Mellin and colleagues report that their study provides the first report of a nonsurgical obesity intervention that resulted in weight loss after treatment ended.
"In contrast to traditional methods of weight loss that trigger short-term weight loss followed by rapid weight regain, subjects in this study kept the weight off even after 6 years," says Mellin.
The weight-loss plan is called the Solution Method. In it, people are taught develop mental health skills of self-nurturing and setting effective limits. These skills are practiced repeatedly in therapy sessions. Each developmental skill involves a person inwardly asking two sets of questions, says Mellin. To develop self-nurturing, the subjects ask themselves, "How do I feel, what do I need, and do I need support?" To develop self-limiting skills, they ask, "Are my expectations reasonable, is my thinking positive and powerful, and what is the essential pain and earned reward?" By asking these questions before making an action, such as seeking out food, the subjects are able to determine better why they are seeking out that food and what the consequences of eating it will be.
"Our earlier research suggested that once the skills became integrated, a trend toward persistent emotional and behavioral balance followed," says Mellin. "Participants reported eating less not because they were complying with a diet but because they stopped wanting the extra food."
When these skills are mastered, Mellin adds, a person's drive to go to excess, whether it's with food, spending, drinking, or even work, is diminished.
"Most weight programs provide external sources of nurturing and limits that are inherently unstable," says Mellin. "But support groups break up. The doctor stops prescribing the weight-loss drugs. Or the dieter gets sick of a rigid diet and goes back to normal patterns and the weight is regained."
Mellin and her USCF colleagues, Mary Croughan-Minihane, PhD, and Larry Dickey, MD, analyzed data on 27 obese participants in the group program conducted at the university. Of those 27, 19 were available for 6 years of follow-up study. The researchers tracked the subjects' weight, blood pressure, exercise level, depression, and level of functioning. The group members participated in 18 weekly 2-hour group sessions to practice the developmental skills, completed journal homework assignments, and made telephone "connections" with other group members for skills practice.
On average, the participants lost 13 pounds without restrictive diets or weight-loss drugs, they found. The subjects continued the weight loss after the program ended. Overall, they maintained a weight loss of 17 pounds on average--23 pounds for those who were considered to have mastered the skills before the end of the treatment program.
In addition to weight loss, the subjects' scores on a test for depression decreased by 60% at just 12 weeks into the program and by 80% 6 years later.
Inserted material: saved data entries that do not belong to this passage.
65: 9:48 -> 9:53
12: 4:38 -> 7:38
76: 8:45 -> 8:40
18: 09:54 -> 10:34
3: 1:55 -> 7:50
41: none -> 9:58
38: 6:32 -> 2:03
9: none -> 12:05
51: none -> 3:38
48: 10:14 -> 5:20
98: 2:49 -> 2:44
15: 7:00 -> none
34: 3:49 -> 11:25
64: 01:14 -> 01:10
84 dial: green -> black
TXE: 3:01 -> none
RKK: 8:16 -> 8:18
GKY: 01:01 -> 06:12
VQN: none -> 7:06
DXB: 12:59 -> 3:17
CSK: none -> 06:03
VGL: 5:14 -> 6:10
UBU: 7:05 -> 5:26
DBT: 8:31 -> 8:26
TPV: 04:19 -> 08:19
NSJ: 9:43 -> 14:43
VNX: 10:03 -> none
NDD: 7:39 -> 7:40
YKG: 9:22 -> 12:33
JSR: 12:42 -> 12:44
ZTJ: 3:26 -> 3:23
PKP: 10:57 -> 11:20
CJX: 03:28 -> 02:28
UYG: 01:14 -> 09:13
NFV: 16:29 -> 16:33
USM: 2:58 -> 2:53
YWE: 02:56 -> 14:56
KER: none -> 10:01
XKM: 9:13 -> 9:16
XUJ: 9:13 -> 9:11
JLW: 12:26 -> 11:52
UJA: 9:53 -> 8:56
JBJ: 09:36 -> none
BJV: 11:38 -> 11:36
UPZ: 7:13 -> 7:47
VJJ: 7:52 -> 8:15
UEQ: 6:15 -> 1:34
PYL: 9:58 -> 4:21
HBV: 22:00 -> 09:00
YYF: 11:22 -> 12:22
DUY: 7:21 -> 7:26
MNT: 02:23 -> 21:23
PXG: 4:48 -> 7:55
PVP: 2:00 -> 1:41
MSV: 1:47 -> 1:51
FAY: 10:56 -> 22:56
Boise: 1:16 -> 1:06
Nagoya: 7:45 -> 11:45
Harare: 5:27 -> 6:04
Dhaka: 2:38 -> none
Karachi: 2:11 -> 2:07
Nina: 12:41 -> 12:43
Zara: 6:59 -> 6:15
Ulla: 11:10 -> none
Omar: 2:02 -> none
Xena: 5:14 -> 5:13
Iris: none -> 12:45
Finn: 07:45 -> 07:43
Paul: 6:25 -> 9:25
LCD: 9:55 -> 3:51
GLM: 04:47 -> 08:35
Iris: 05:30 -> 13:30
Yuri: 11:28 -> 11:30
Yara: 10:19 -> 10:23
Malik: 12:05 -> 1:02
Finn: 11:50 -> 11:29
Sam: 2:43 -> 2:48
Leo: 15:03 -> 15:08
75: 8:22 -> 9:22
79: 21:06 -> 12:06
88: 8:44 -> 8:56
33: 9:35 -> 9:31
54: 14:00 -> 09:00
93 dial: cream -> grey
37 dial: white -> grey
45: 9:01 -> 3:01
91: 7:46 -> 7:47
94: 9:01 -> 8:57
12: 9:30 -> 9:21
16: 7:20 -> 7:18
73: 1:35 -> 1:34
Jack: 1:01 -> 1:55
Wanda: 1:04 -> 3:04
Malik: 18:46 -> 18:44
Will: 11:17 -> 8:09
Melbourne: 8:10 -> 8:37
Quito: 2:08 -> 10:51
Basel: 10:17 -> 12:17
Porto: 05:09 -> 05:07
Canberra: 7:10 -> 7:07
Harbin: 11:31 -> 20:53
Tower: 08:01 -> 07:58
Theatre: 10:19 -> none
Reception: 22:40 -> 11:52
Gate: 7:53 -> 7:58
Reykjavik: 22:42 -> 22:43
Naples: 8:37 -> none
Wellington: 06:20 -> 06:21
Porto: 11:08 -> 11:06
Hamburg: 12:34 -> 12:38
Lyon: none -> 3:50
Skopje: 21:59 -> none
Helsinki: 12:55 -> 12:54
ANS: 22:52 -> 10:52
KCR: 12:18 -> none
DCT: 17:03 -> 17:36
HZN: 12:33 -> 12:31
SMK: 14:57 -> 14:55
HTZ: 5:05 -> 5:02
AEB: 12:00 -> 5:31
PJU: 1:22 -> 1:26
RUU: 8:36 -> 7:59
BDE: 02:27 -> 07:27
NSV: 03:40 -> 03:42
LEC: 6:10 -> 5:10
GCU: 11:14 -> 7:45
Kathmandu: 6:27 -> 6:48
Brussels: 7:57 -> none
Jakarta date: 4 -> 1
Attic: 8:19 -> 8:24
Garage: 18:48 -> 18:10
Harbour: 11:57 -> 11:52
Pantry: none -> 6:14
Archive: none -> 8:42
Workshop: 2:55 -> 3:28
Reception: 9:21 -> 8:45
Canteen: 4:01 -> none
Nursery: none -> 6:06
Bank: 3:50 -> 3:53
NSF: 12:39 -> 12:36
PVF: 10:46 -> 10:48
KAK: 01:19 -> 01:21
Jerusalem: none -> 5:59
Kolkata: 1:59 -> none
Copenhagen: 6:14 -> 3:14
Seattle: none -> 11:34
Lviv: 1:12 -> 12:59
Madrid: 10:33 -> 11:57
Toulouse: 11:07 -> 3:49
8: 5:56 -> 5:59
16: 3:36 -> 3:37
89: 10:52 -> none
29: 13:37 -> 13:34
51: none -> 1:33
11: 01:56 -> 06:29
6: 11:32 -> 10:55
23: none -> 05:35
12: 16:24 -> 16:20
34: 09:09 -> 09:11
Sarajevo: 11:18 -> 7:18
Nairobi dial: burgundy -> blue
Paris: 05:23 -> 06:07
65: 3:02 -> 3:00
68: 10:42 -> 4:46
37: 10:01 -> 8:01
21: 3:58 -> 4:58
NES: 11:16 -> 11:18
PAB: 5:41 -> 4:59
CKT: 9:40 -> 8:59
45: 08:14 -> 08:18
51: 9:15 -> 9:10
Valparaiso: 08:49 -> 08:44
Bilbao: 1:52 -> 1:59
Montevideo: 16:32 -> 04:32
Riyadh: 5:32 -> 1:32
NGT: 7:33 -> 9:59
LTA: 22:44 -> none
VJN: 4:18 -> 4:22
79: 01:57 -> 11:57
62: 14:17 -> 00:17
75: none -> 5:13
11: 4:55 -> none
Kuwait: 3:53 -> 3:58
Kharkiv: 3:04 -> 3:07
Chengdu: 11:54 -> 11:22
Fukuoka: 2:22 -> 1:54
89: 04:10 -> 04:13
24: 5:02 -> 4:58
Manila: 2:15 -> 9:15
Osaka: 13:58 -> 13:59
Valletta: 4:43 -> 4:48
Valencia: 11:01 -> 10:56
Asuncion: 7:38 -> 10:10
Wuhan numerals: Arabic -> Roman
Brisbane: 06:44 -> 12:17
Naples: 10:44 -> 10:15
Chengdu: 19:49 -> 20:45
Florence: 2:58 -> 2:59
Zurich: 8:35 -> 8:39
Their average levels of exercise increased from 110 minutes weekly at the beginning to 247 minutes at 12 weeks and 240 minutes at 6 years. Of the participants who smoked, drank, or used drugs, 67% at 1 year and 83% at 6 years significantly decreased or stopped their use.
"A lot of weight-loss programs out there direct people at the action phase of weight loss only," says Leslie J. Bonci, RD, a spokesperson for the American Dietetic Association, ADA, and director of the sports medicine nutrition program at the University of Pittsburgh in Pennsylvania. "These programs take an all-or-nothing approach that is not conducive to long-term weight management." Bonci says setting realistic goals and developing skills like these can be useful ways to approach weight loss.
Mellin cautions that the study included a small number of subjects and that much larger studies will need to be undertaken before any treatment generalizations about the plan can be made, but she says the study's results are more than encouraging.
"In addition to solving their weight problems, the true benefits have to do with the emotional balance they gained, and that affects all aspects of their lives--work, love, and play," she says.